Stored items from a collection:
▼

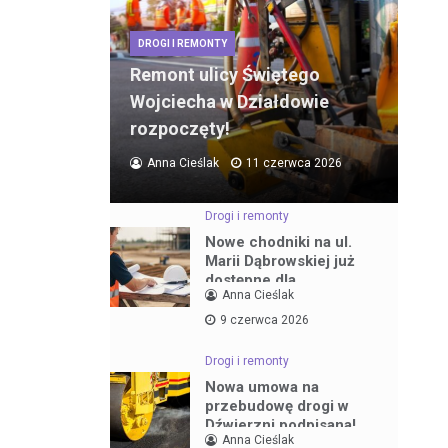
DROGI I REMONTY
Remont ulicy Świętego
Wojciecha w Działdowie
rozpoczęty!
Anna Cieślak
11 czerwca 2026
Drogi i remonty
Nowe chodniki na ul.
Marii Dąbrowskiej już
dostępne dla
Anna Cieślak
mieszkańców
9 czerwca 2026
Drogi i remonty
Nowa umowa na
przebudowę drogi w
Dźwierzni podpisana!
Anna Cieślak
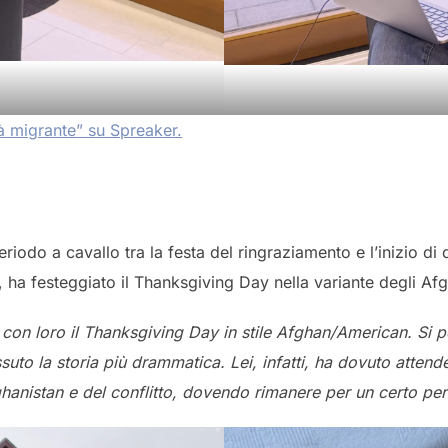
 migrante” su Spreaker.
 periodo a cavallo tra la festa del ringraziamento e l’inizio 
o, ha festeggiato il Thanksgiving Day nella variante degli A
re con loro il Thanksgiving Day in stile Afghan/American. Si
ssuto la storia più drammatica. Lei, infatti, ha dovuto attende
Afghanistan e del conflitto, dovendo rimanere per un certo pe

▲

• _Exercise_
Before you finish, make sure every line above has been repeated exactly and no picture remains in the copy.

• _Result for this task_
DROGI I REMONTY
Remont ulicy Świętego
Wojciecha w Działdowie
rozpoczęty!
Anna Cieślak
11 czerwca 2026
Drogi i remonty
Nowe chodniki na ul.
Marii Dąbrowskiej już
dostępne dla
Anna Cieślak
mieszkańców
9 czerwca 2026
Drogi i remonty
Nowa umowa na
przebudowę drogi w
Dźwierzni podpisana!
Anna Cieślak
 migrante” su Spreaker.
 periodo a cavallo tra la festa del ringraziamento e l’inizio 
o, ha festeggiato il Thanksgiving Day nella variante degli A
re con loro il Thanksgiving Day in stile Afghan/American. Si
ssuto la storia più drammatica. Lei, infatti, ha dovuto attende
Afghanistan e del conflitto, dovendo rimanere per un certo pe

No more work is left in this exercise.